» Work to complete
A complete response lists each line of the data below that includes the word "компанії".

» Task data
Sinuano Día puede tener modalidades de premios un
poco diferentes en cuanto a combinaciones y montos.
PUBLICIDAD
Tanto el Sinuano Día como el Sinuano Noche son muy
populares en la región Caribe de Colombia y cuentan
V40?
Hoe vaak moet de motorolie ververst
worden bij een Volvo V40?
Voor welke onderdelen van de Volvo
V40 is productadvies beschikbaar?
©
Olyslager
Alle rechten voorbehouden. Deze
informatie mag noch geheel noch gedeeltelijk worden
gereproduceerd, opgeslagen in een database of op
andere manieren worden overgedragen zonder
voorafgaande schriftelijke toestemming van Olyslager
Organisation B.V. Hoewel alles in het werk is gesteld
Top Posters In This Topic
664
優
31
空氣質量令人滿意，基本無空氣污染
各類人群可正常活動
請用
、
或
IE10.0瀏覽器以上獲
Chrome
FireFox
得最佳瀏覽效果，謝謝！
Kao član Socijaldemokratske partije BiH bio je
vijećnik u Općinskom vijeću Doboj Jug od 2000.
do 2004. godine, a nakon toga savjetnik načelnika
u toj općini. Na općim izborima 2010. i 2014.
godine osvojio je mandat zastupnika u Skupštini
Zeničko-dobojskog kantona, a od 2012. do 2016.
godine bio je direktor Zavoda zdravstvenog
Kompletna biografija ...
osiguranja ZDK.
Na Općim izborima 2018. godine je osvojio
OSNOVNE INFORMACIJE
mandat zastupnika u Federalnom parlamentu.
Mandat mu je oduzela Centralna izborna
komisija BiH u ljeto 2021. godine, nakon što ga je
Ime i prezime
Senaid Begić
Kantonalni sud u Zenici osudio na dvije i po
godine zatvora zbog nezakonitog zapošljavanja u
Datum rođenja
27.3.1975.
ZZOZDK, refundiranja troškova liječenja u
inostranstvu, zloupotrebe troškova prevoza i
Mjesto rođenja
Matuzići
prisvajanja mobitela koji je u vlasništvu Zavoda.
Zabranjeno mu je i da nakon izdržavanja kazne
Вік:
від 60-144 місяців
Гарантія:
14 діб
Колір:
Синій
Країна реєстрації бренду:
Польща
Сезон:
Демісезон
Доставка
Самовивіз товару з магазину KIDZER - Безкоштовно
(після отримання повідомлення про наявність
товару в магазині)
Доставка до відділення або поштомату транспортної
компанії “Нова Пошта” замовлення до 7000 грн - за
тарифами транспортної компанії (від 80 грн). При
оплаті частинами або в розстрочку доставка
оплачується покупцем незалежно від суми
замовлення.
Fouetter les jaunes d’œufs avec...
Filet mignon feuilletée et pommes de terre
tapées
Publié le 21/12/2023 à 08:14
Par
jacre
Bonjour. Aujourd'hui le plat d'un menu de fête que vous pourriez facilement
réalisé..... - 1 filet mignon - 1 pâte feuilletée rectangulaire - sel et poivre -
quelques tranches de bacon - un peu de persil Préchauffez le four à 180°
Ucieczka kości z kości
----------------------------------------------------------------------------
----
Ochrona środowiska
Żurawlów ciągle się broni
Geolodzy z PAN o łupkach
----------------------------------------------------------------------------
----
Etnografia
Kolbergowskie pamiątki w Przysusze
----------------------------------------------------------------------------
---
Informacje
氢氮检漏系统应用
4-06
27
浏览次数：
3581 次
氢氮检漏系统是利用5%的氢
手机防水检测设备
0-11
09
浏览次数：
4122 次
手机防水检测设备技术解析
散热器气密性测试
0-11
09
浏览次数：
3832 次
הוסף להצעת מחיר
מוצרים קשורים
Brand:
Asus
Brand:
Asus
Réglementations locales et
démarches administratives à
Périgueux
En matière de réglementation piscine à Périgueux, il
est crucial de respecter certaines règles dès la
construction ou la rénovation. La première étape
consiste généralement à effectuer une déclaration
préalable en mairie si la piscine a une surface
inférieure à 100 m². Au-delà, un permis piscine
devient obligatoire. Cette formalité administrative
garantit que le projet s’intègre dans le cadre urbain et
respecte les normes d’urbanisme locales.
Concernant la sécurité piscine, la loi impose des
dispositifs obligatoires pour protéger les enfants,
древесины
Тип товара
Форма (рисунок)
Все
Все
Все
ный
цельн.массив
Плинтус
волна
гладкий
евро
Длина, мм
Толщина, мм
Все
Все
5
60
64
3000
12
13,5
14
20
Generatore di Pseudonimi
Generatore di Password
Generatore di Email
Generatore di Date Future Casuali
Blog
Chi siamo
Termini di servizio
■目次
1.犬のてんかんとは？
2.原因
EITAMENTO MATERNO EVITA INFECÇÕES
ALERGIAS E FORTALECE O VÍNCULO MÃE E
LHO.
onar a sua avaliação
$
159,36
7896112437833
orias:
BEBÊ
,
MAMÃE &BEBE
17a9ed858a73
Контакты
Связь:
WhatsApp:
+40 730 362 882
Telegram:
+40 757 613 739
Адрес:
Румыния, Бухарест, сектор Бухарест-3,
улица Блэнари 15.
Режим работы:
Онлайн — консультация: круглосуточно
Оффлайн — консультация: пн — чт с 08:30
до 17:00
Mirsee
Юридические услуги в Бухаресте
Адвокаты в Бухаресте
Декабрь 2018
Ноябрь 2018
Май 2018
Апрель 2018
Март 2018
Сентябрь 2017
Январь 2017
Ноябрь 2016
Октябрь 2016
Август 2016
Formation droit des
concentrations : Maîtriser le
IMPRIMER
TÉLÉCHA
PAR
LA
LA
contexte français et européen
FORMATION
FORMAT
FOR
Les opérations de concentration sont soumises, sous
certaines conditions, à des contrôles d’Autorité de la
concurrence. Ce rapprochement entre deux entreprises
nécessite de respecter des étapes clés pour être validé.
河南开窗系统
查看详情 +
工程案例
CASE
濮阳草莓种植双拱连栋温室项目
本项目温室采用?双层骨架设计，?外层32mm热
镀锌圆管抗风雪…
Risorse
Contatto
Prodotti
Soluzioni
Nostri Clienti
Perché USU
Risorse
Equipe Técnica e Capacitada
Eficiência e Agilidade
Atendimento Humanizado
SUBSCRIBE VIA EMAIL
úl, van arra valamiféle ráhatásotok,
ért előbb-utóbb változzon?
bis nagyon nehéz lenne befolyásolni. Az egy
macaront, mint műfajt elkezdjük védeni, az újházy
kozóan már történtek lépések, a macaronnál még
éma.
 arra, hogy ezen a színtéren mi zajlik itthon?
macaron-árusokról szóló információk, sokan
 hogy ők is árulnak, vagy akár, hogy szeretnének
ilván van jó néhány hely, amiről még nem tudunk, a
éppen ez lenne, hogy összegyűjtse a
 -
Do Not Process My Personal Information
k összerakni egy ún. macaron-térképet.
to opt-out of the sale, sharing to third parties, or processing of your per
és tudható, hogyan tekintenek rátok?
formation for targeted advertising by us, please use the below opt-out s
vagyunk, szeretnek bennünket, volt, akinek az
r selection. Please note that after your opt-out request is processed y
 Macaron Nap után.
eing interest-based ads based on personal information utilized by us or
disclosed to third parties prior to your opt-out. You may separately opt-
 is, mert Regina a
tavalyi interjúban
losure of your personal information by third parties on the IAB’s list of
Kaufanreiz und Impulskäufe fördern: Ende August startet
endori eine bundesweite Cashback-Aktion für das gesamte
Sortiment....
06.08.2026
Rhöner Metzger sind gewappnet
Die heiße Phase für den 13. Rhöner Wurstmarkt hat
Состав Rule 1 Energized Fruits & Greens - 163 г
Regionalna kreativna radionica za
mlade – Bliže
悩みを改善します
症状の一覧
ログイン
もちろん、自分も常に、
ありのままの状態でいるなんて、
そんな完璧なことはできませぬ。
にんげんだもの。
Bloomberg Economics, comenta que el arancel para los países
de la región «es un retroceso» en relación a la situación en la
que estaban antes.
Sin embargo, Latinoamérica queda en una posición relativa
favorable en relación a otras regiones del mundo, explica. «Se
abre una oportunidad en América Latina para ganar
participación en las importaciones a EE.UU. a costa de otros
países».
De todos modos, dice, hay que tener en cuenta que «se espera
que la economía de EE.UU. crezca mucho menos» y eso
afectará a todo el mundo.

» Answer area
компанії “Нова Пошта” замовлення до 7000 грн - за
тарифами транспортної компанії (від 80 грн). При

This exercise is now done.